Never plug a generator into a wall outlet as serious injury can result when the current produced by the home generator is fed back into the electrical lines, and transformed to a higher voltage. This can endanger the lives of utility employees working to restore the power.
To operate a generator safely:
- Follow the manufacturer's instructions.
- Ensure that the generator operates outdoors in well-ventilated conditions, well away from doors or windows, to prevent exhaust gases from entering the house.
- Connect lights and appliances directly to the generator. If extension cords must be used, ensure they are properly rated, CSA-approved cords.
When the Power Returns
Step by Step: Resetting Breakers
- Turn off light switches and unplug appliances in all rooms that have lost power.
- Find your circuit breaker box and open the cover.
- Locate the tripped breaker. Circuit breakers are small, usually horizontal switches and may be labeled (e.g., "kitchen," "bathroom" etc.). The tripped circuit breaker will be in the "off" position or in a middle position between "on" and "off."
- Reset the breaker by moving it to the full "off" position and then back to "on." That should clear an overload and return power to the room.
- If the breaker re-trips, it could be for a number of reasons: too many lamps and appliances plugged into the circuit; a damaged cord or plug; a short circuit in a receptacle, switch or fixture; or faulty wiring.
- Identify and fix problems before finally resetting the breaker.
Tips and Warnings
- If a breaker continues to re-trip, reset it only when you've corrected the problem, or call an electrician.
- Most tripped breakers are easily identified by an orange flag that appears when a breaker is in the tripped position.
- If your home has fuses instead of circuit breakers, follow the same steps for finding the blown fuse, then replace it with a new one of the same amperage.

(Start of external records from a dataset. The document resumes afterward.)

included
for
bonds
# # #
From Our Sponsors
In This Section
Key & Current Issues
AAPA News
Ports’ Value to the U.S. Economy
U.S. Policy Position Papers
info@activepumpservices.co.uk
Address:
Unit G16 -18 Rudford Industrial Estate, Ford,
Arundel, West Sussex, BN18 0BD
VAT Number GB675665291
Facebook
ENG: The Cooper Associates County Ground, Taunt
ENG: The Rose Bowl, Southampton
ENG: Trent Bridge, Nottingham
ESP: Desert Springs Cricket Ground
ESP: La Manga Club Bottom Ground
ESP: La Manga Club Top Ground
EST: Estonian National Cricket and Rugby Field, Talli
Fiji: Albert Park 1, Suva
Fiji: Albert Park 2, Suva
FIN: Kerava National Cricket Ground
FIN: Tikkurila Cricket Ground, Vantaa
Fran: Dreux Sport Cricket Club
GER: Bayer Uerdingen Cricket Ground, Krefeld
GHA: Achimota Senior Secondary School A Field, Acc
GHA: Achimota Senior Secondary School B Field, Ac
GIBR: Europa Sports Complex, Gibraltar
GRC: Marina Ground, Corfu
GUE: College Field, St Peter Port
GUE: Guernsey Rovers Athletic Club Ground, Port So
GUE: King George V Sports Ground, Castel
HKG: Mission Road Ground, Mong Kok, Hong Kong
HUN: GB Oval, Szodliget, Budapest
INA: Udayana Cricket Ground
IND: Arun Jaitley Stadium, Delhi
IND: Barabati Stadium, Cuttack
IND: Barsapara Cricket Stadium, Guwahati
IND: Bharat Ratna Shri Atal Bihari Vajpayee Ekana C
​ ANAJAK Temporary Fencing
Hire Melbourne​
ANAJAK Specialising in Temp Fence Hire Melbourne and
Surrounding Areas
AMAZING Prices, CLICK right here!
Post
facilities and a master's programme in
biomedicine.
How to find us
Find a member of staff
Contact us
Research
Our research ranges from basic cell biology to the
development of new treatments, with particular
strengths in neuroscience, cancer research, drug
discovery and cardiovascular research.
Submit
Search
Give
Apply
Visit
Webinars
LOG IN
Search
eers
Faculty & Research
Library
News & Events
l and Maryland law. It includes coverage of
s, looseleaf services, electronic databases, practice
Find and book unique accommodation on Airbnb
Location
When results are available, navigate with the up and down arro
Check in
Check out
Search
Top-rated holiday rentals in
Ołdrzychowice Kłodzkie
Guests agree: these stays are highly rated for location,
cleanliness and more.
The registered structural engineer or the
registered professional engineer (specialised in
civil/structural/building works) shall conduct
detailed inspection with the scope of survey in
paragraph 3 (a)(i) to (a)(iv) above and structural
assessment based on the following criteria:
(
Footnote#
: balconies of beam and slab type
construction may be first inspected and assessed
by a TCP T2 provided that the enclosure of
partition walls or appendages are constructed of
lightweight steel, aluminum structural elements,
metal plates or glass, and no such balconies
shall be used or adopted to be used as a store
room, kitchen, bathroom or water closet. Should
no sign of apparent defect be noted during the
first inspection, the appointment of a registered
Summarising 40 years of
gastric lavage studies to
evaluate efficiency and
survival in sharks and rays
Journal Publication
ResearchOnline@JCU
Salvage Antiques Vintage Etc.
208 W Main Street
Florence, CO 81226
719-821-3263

- When resetting a breaker use only one hand and stand to the side to avoid electrical arc if the breaker should malfunction.
- Working with electrical systems is potentially dangerous. If you're unsure of your abilities or about any aspect of the job, call an electrician.
After Resetting the Breakers
- Give the electrical system a chance to stabilize before reconnecting tools and appliances. Turn the heating-system thermostats up first, followed in a couple of minutes by reconnection of the fridge and freezer. Wait 10 to 15 minutes before reconnecting all other tools and appliances.
- Close the drain valve in the basement.
- Turn on the water supply. Close lowest valves/taps first and allow air to escape from upper taps.
- Make sure that the hot water heater is filled before turning on the power to it.
- Check food supplies in refrigerators, freezers and cupboards for signs of spoilage. If a freezer door has been kept closed, food should stay frozen 24 to 36 hours, depending on the temperature. When food begins to defrost (usually after two days), it should be cooked; otherwise it should be thrown out.
- As a general precaution, keep a bag of ice cubes in the freezer. If you return home after a period of absence and the ice has melted and refrozen, there is a good chance that the food is spoiled. When in doubt, throw it out!
- Reset your clocks, automatic timers, and alarms.
- Restock your emergency kit so the supplies will be there when needed again.